Высокие дубовые шкафы, заполненные книгами, стояли вдоль стен. Сюда, в библиотеку, она забиралась часто на целые часы и уносилась в сказочный мир приключений, фантастики и романтики.

Сейчас ее влекло сюда желание забыться.

Она подошла к открытому шкафу и безразличным взглядом скользнула по золотым корешкам книг. «Письма о прошлом», – прочла она. Мысль опять вернулась к Эдварду…

Она вспомнила о найденном на днях в одном из томов старом, забытом письме. В нем покойная графиня, мать Эдварда, писала своему домашнему врачу о «юношеских шалостях» своего старшего сына, которые ее очень беспокоят. Ведь мальчик может заразиться дурной болезнью. Старая графиня просила уважаемого пана доктора освидетельствовать горничную Веру, которой будет поручено «постоянное наблюдение» за комнатами молодого графа…

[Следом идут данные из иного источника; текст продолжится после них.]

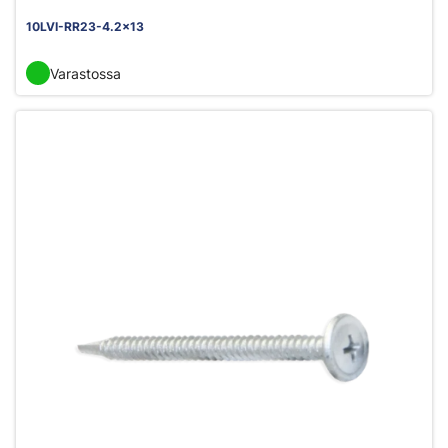
10LVI-RR23-4.2x13
Varastossa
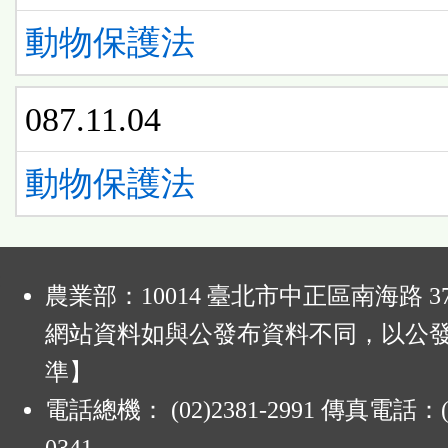
動物保護法
087.11.04
動物保護法
:
農業部：10014 臺北市中正區南海路 37
網站資料如與公發布資料不同，以公
準】
電話總機： (02)2381-2991 傳真電話：(0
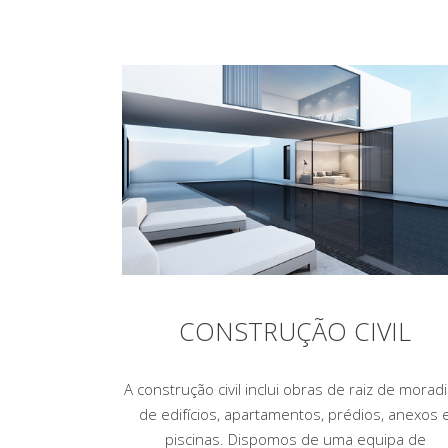
CONSTRUÇÃO CIVIL
A construção civil inclui obras de raiz de moradi
de edifícios, apartamentos, prédios, anexos 
piscinas. Dispomos de uma equipa de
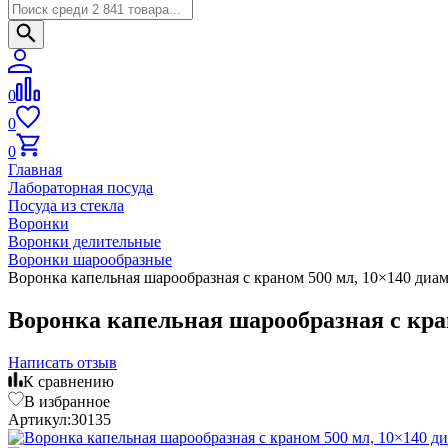
0
0
0
Главная
Лабораторная посуда
Посуда из стекла
Воронки
Воронки делительные
Воронки шарообразные
Воронка капельная шарообразная с краном 500 мл, 10×140 диам
Воронка капельная шарообразная с кран
Написать отзыв
К сравнению
В избранное
Артикул:
30135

Стыд и уязвленная гордость, ревность и негодование – все вспыхнуло вновь, и Людвига зарыдала. Но слезы быстро прошли. Плакать об этом теперь, когда все рушится, после того, как он только презрительно усмехнулся, прочтя это письмо!

Нужно уехать к маме. И там, вдали от него, подумать обо всем и тогда решить…


Во дворе раздался выстрел. Людвига подбежала к окну и застыла. По двору метался на коне всадник в бараньем полушубке. Он держал в одной руке короткий карабин, из которого, видимо, только что выстрелил. По аллее, к усадьбе неслось еще несколько всадников. Из парка прямо к подъезду подлетели двое и, спрыгнув с лошадей, побежали к палацу.

В несколько минут двор наполнился вооруженными конниками. Ими предводительствовал бородатый великан. По взмаху его руки они рассыпались в разные стороны, окружая усадьбу. До Людвиги донесся его голос. Уже в доме еще дважды грохнуло.